*DATASET ENTRIES*:
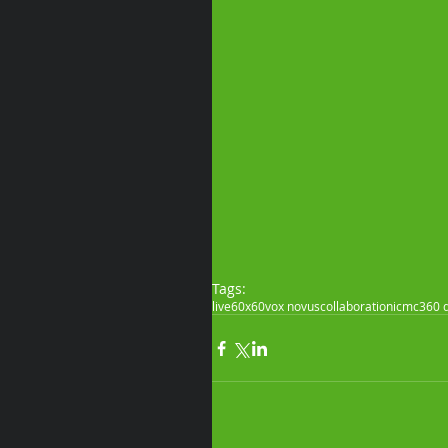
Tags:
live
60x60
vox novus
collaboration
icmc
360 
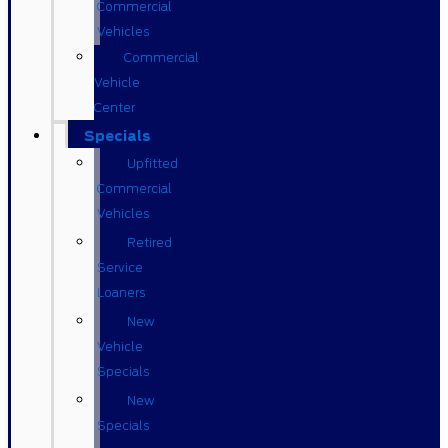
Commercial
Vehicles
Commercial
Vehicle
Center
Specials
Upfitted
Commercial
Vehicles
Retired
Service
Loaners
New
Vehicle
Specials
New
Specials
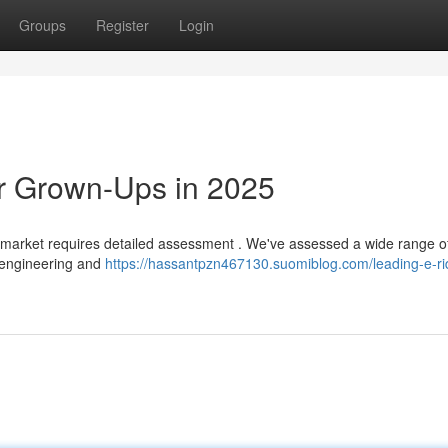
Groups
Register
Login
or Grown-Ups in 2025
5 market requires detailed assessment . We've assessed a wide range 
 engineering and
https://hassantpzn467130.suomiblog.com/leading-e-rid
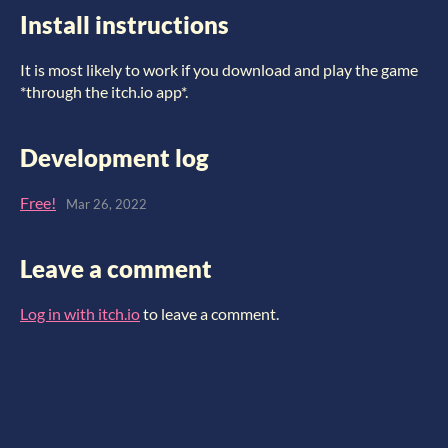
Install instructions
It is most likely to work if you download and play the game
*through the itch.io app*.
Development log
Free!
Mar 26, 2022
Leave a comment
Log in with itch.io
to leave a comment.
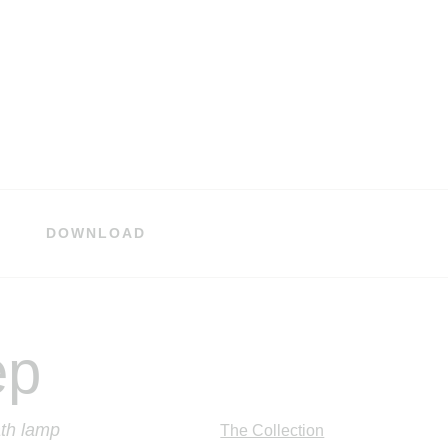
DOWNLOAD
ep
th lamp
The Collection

---

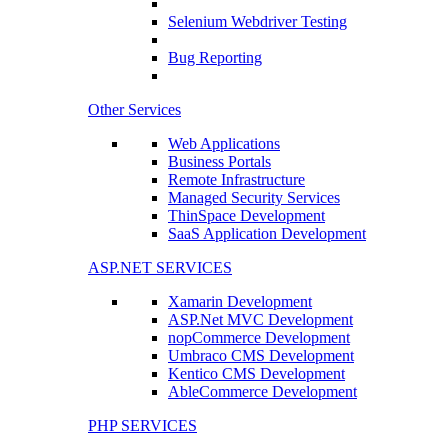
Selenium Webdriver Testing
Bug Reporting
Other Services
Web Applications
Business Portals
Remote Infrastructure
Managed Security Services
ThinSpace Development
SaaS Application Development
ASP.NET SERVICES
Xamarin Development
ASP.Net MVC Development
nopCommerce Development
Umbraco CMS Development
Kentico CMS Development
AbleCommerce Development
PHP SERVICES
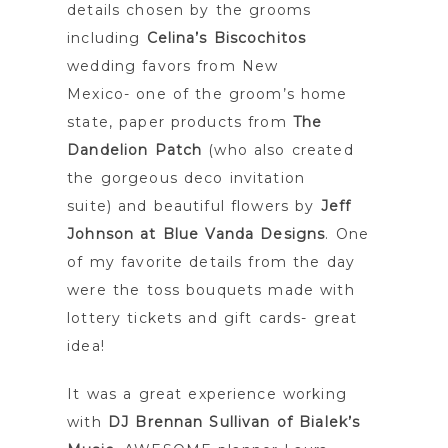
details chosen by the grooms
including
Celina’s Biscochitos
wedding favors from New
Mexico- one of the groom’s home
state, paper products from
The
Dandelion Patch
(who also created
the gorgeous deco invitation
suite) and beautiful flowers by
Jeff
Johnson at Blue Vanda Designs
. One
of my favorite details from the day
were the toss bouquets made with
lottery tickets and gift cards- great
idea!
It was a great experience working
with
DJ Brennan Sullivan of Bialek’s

* * *

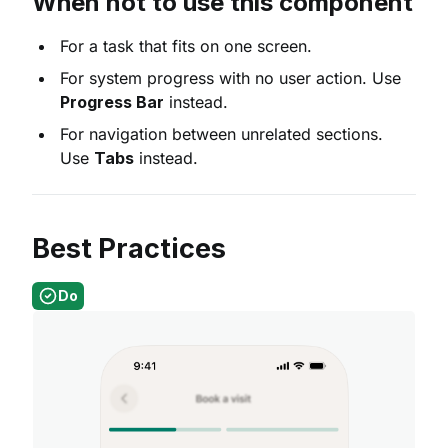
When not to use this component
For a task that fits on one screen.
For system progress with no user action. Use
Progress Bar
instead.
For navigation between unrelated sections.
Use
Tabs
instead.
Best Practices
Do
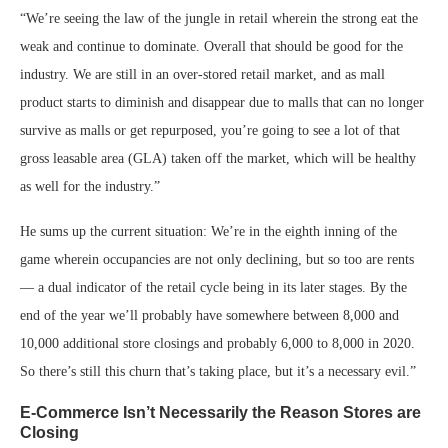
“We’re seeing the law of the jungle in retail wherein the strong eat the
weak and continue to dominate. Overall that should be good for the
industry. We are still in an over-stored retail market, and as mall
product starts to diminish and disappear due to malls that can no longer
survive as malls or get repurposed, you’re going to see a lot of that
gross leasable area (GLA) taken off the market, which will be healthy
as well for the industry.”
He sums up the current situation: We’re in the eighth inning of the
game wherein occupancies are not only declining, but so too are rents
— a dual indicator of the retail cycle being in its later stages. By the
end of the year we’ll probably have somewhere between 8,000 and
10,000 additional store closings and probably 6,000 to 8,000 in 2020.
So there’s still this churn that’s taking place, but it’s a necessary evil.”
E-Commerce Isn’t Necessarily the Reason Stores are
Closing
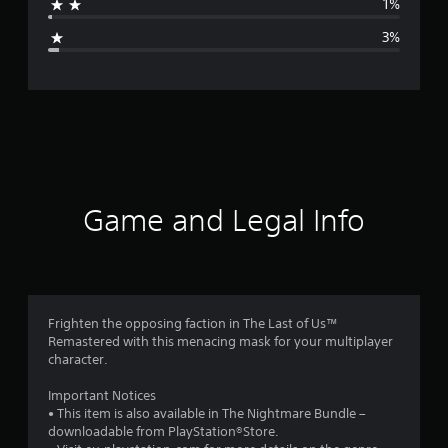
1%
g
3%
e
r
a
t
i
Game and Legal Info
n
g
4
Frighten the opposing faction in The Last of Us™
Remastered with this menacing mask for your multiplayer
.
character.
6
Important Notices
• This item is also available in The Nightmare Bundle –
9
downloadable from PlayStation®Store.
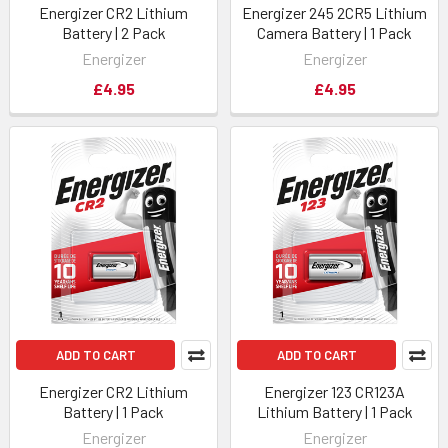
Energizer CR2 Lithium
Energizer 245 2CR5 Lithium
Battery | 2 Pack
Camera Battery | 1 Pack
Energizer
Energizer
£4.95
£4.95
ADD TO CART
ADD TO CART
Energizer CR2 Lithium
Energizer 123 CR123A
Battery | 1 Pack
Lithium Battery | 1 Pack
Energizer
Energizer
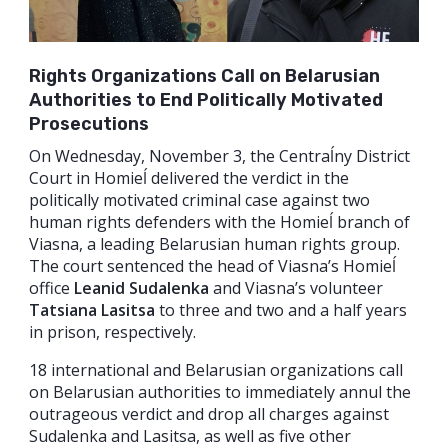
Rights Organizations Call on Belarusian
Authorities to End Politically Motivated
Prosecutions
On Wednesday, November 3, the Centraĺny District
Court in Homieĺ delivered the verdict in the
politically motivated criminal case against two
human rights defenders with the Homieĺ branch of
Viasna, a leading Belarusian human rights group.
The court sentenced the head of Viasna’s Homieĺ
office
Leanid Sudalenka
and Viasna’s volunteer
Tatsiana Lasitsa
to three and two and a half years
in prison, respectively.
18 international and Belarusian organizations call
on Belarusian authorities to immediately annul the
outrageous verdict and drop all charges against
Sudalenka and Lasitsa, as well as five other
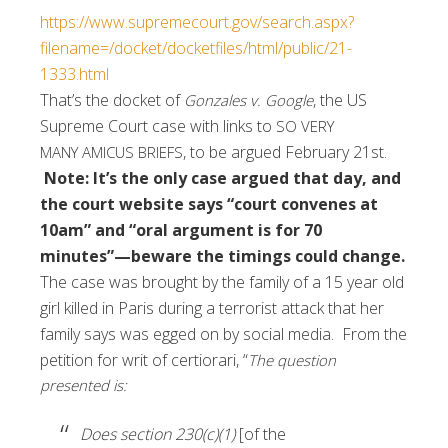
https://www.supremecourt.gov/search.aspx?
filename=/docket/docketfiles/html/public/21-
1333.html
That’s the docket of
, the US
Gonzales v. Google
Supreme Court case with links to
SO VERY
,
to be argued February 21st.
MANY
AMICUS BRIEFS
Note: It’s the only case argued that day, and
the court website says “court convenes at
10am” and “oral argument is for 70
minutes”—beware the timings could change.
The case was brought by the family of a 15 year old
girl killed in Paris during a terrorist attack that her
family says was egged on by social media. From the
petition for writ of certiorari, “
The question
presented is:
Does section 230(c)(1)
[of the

*REQUIRED ACTION*: When you reach the line containing "Supreme Court case with links to" in the data above, start copying exactly, and stop after the line containing "The case was".

*ANSWER BELOW*:
Supreme Court case with links to
SO VERY
,
to be argued February 21st.
MANY
AMICUS BRIEFS
Note: It’s the only case argued that day, and
the court website says “court convenes at
10am” and “oral argument is for 70
minutes”—beware the timings could change.
The case was brought by the family of a 15 year old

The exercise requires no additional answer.